I’m envisioning people interacting with this map in terms of “moves”. The first pin they interact with is the first “move”, where they go next is the second “move”, and so on.

What I’d specifically like to model is (1) the probability that any given pin is chosen on the. first move by participants and (2) given that a person choice a pin on the first move, what is the probability that any given pin is selected on the second move.

For this second question, I’m thinking that I need to somehow account for the spatial distances between pins. For example, if someone interacts with the map pin for Five Squared Pizza in the center of the map on move 1, I anticipate they are more likely to search close by pins on subsequent moves. Being able to account for spatial relationships between pins seems key to testing this hypothesis.

My question: Does anyone know of modeling strategies that can be helpful for answering these questions? I don’t really know where to start on the modeling side, and again, I’d like to move forward with modeling this data using rstan or brms.

In terms of generic strategies, I think start small. So this was the first problem you described:

You could also simplify the problem to a single Pizza place vs. everyone else, so instead of selecting from a list, a yes-no choice.

If you can figure out things that are useful for the yes-no choice, then that’ll make your life easier when you go to the more complicated models.

Is it true though that people go from one pizza place and immediately go to a 2nd and a 3rd?

If you have a time series model, you can try to connect things together. But for starters, you might get somewhere working with the jumps separately. Like, model the first place people go. Then take that a model the second place people go and consider adding in as a covariate the first place they were.

Good idea, that’s a starting point that I can pursue.

It looks like it’s generally true that people go to a 2nd and a 3rd. However, this isn’t always true. For example, some people jump back to the 1st location after looking after the 2nd. This also brings up the point that the number of places that people visit isn’t the same either. Some people visit a few locations, whereas others visit many.

I haven’t worked with time series before, though is sounds like this is what I need to connect moves together. Any resources other than this bit of the Stan manual that you’d recommend?

Also, I like the idea of trying to model the first step with one model, then model the second step as another model (with first location as a covariate). Seems like a simple starting point I can pursue.

Oh is this visit in the clicked-the-link sense? Or visit in the went-and-ate-pizza sense?

You can also try to estimate how many places someone will check and then which places they are likely to check in separate models. Maybe these phenomena are a bit different.

In movement ecology, this is exactly the use case for so-called “resource selection functions” or “step selection functions”. I’m a bit rusty on these, and I suggest Peter Turchin’s book “Quantitative analysis of movement” for more.

IIRC, the basic idea is to fit a glm to model (something proportional to) the probability of taking each “step” as a function of its attributes (both attributes of the destination and attributes of the step itself like the distance, the cosine of the turning angle, or interactions between attributes of the current location and the destination), under the constraint that the sum of the probabilities for all possible steps must be equal to 1. (Note that this population of all possible steps changes from step to step, since a step cannot end up back where it started, and also that the covariates associated with a destination–like distance or turning angle–also change).
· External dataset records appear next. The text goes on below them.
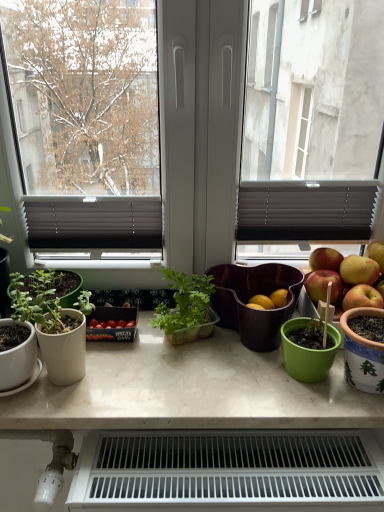 Where is `free space in front of matte purple salad bowl at center`? The height and width of the screenshot is (512, 384). free space in front of matte purple salad bowl at center is located at coordinates (244, 392). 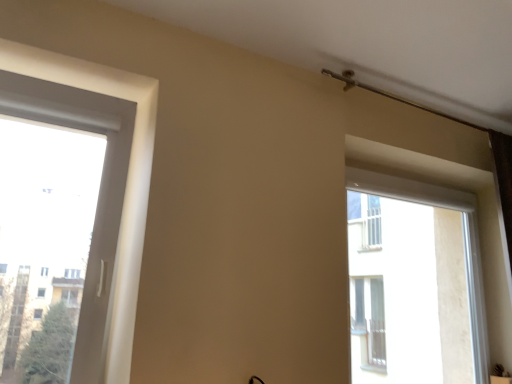 You are a GUI agent. You are given a task and a screenshot of the screen. Output one action in this format:
    pyautogui.click(x=<x>, y=<y>)
    Task: Click on the transparent glass window at upper right
    
    Given the screenshot: What is the action you would take?
    pyautogui.click(x=464, y=238)

Describe the element at coordinates (464, 238) in the screenshot. I see `transparent glass window at upper right` at that location.

This screenshot has height=384, width=512. I want to click on transparent glass window at upper right, so click(x=464, y=238). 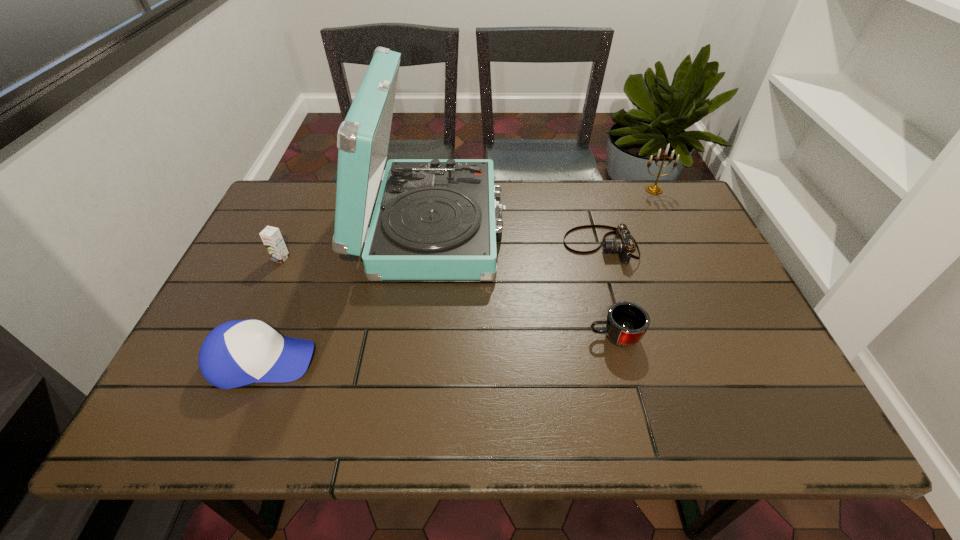 Locate an element on the screen. The image size is (960, 540). vacant space situated on the back of the chocolate milk is located at coordinates (306, 202).

Locate an element on the screen. The image size is (960, 540). vacant space located 0.190m on the front-facing side of the baseball cap is located at coordinates (402, 361).

You are a GUI agent. You are given a task and a screenshot of the screen. Output one action in this format:
    pyautogui.click(x=<x>, y=<y>)
    Task: Click on the vacant space located 0.360m on the side of the mug with the handle
    This screenshot has width=960, height=540.
    Given the screenshot: What is the action you would take?
    pyautogui.click(x=431, y=336)

Where is `free location located on the side of the mug with the handle`? free location located on the side of the mug with the handle is located at coordinates (448, 336).

This screenshot has width=960, height=540. In order to click on free space located 0.100m on the side of the mug with the handle in this screenshot , I will do `click(544, 336)`.

Locate an element on the screen. free space located on the front-facing side of the shortest object is located at coordinates (439, 246).

Where is `vacant space located on the front-facing side of the shortest object`? vacant space located on the front-facing side of the shortest object is located at coordinates (524, 246).

Where is `vacant space located on the front-facing side of the shortest object`? The height and width of the screenshot is (540, 960). vacant space located on the front-facing side of the shortest object is located at coordinates (521, 246).

Identify the location of record player situated at the far edge. tap(435, 219).

Find the location of `candelabrum present at the far edge`. candelabrum present at the far edge is located at coordinates (652, 189). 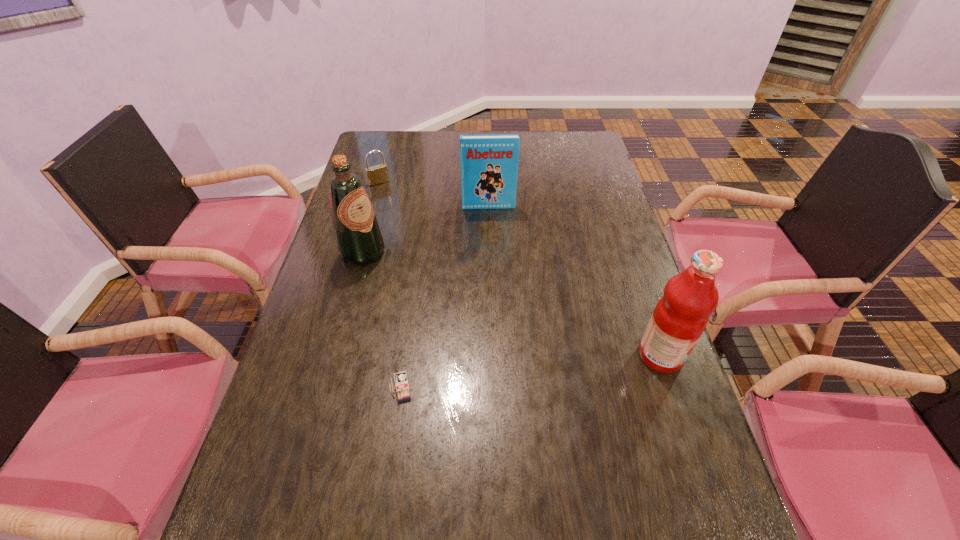 Locate an element on the screen. The image size is (960, 540). vacant position at the left edge of the desktop is located at coordinates (279, 386).

The height and width of the screenshot is (540, 960). In the image, there is a desktop. Find the location of `vacant space at the right edge`. vacant space at the right edge is located at coordinates (611, 211).

This screenshot has height=540, width=960. I want to click on free space at the far left corner of the desktop, so click(x=396, y=147).

Find the location of a particular element. The image size is (960, 540). vacant space at the far right corner of the desktop is located at coordinates (585, 133).

Where is `vacant region between the fruit juice and the padlock`? vacant region between the fruit juice and the padlock is located at coordinates (520, 269).

Find the location of a particular element. free spot between the rightmost object and the olive oil is located at coordinates (512, 305).

Locate an element on the screen. This screenshot has height=540, width=960. empty location between the book and the rightmost object is located at coordinates (575, 281).

I want to click on free space between the matchbox and the rightmost object, so click(x=531, y=372).

Locate an element on the screen. This screenshot has width=960, height=540. free point between the third object from left to right and the fruit juice is located at coordinates [531, 372].

The image size is (960, 540). In order to click on free space between the book and the rightmost object in this screenshot , I will do `click(575, 281)`. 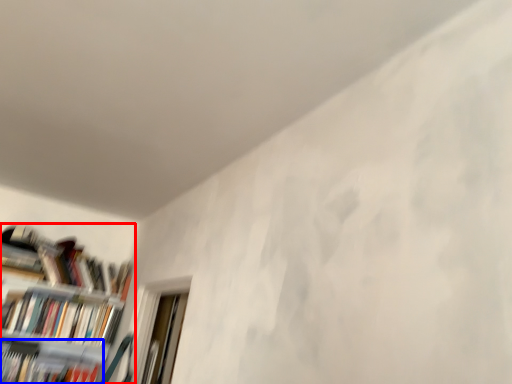 Question: Which point is further to the camera, bookcase (highlighted by a red box) or book (highlighted by a blue box)?

Choices:
 (A) bookcase
 (B) book

Answer: (B) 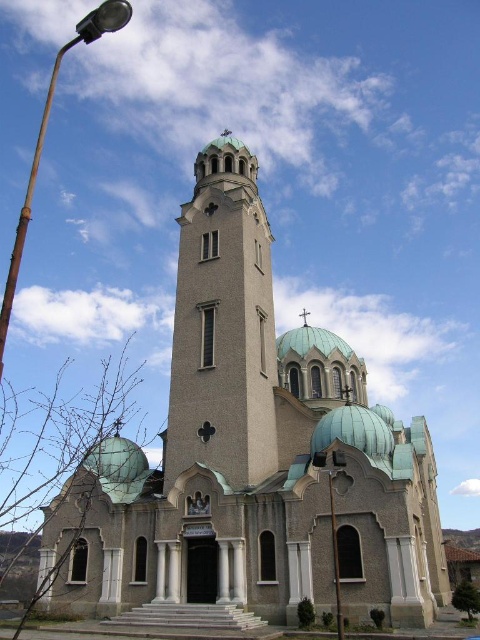 You are standing at the entrance of the church and want to find the rusty metal streetlight at left. According to the coordinates given, in which direction should you look to locate it?

The rusty metal streetlight at left is located at coordinates point (44, 138), so you should look to your left side since it is positioned on the left side of the church.

You are standing in front of the church and want to determine the relative positions of two points marked on its facade. The first point is at coordinate point (121, 8) and the second is at point (336, 580). Which point is closer to you?

Point (121, 8) is closer to the viewer than point (336, 580).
Notice that because of the normalizing constraint, the family of link functions that are available is quite large, since inverse links don’t necessarily need to return values on the unit interval.

Edited to clarify: IIRC, the idea isn’t to model the probabilities under the constraint that they sum to 1, but rather to model something proportional to the probability as a function of covariates, and then normalize these values to use as probabilities in the categorical sampling of the steps themselves. The function of covariates can be an arbitrary function that returns strictly nonnegative values and always returns at least one strictly positive value.

Cool beans. Those seemed like very pizza-hungry individuals otherwise :D

My guess here is start with the small questions. You can motivate the questions by big picture model you’d like to build in the future or by a story you think applies about this data.

I assume also since this is click data there’s probably a bunch of different reasons to be cynical about it (like are the users tagged properly, or do you have id information for more than some small subset of users, or were clicks always meaningful, etc. etc.).

It’s probably worth your time to try to figure out what assumptions you’re making about your data as you use it in your model and you can pass those things along to whoever is interpreting the output so they have them as well. Like maybe some things matter more or less based on what sorts of models you end up building and then that stack of assumptions is useful to someone in the future.